Андриан с Кудеяром спустились с горы, по узкому мостику перешли речку, миновали лес и вышли к кладбищу. Свежий холмик земли возвышался в стороне от других могил.
— Вот мы и пришли, — глухо промолвил Андриан, остановившись возле него.
Кудеяр долго стоял молча. Тёплый лёгкий ветер шевелил его волосы, раскачивал длинный стебель ромашки. Кудеяр сорвал цветок, положил его на Олькину могилу.
— Почему ты не хочешь сказать мне, отчего умерла Олька?
— Сейчас ты болен, а когда поправишься, всё узнаешь. Я и сам толком ничего не ведаю.
— Если Ольку схоронили в стороне от других могил, значит, она… сама пожелала принять смерть.

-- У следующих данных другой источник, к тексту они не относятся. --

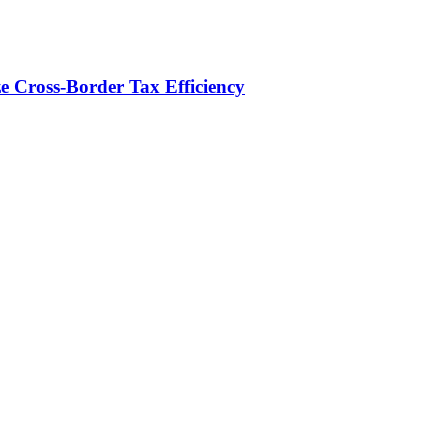
e Cross-Border Tax Efficiency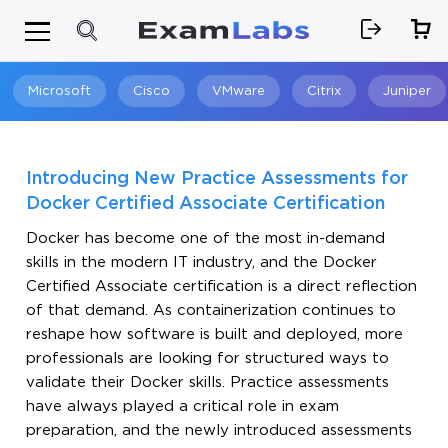
Microsoft
Cisco
VMware
Citrix
Juniper
Search
Introducing New Practice Assessments for
Docker Certified Associate Certification
Docker has become one of the most in-demand
skills in the modern IT industry, and the Docker
Certified Associate certification is a direct reflection
of that demand. As containerization continues to
reshape how software is built and deployed, more
professionals are looking for structured ways to
validate their Docker skills. Practice assessments
have always played a critical role in exam
preparation, and the newly introduced assessments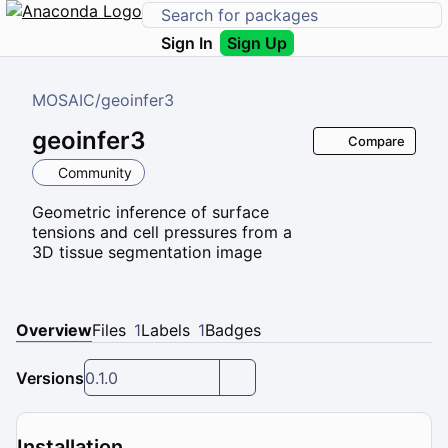
Sign In
Sign Up
MOSAIC
/
geoinfer3
geoinfer3
Compare
Community
Geometric inference of surface
tensions and cell pressures from a
3D tissue segmentation image
Overview
Files
1
Labels
1
Badges
Versions
0.1.0
Installation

Это правда?
— Правда, Кудеяр.
— Но почему, почему?
— Потому, сынок, — раздался сзади глухой голос матери Ольки Пелагеи, — что угодила она в лапы лютого зверя Андрея Шуйского. Не стерпела дочка позора и наложила на себя руки.
— Я убью его! — Кудеяр шагнул в сторону боярских хором.
— Не спеши, сынок, сегодня утром боярин Шуйский уехал.
— Куда он уехал?
— Кто его знает? Один говорит-в Суздаль, там у него поместья есть. Другие бают — в Москву боярин подался. Великий князь гнев на него положил, пока он во Пскове наместничал, а ныне будто бы вновь к себе призвал.
Кудеяр требовательно посмотрел Андриану в глаза.
— Я не могу оставаться здесь, хочу немедля податься в Суздаль, да только коня у меня нет. Как быть?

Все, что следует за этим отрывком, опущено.